Ambiguous Agreement Creates University-PBH Tension

President Bok told his House masters last fall that from what he could see, undergraduates had lost some of their traditional interest in public service. Pre-professionalism, Bok said, had eroded Harvard students' dedication to less-fortunate people in the area.

In response, College administration quickly organized a new Public Service Program, which would help meet community needs through a series of House-based groups. They promised that the program would operate in cooperation with the existing student-run community outreach organization, Phillips Brooks House (PBH), while broadening undergraduates' options for doing off-campus non-profit work.

But this week the University's apparently well-intentioned desire to increase student volunteerism hit a snag. Leaders of the 800-person Phillips Brooks operation charged that the College had broken a pledge to hire a PBH officer to coordinate the new University-sponsored program. Without that specific link, said PBH President Ellyn Kestnbaum '83, the two groups would waste time and energy duplicating each other's efforts.
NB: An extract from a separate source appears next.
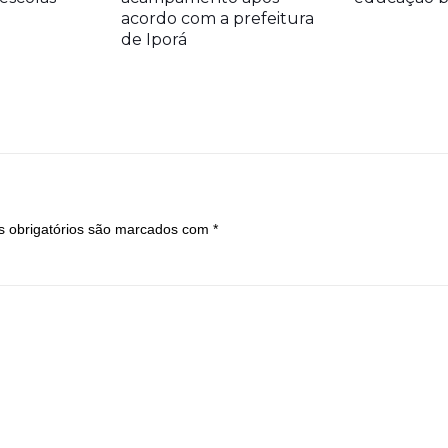
acordo com a prefeitura
de Iporá
 obrigatórios são marcados com
*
Dean of the College John B. Fox Jr. '59 responded that Harvard had never promised to hire a PBH nominee for the directorship of the Public Service Program, adding that the administration had worked hard to avoid the potential problem Kestnbaum envisioned.

By week's end, Kestnbaum and others had backed away from their initially strident position, saying that the College had not made a firm promise and that only an ambiguously worded agreement was in question. She added that PBH officials have been working closely with the University's choice. Ann M. Wacker, in order to avoid future conflicts.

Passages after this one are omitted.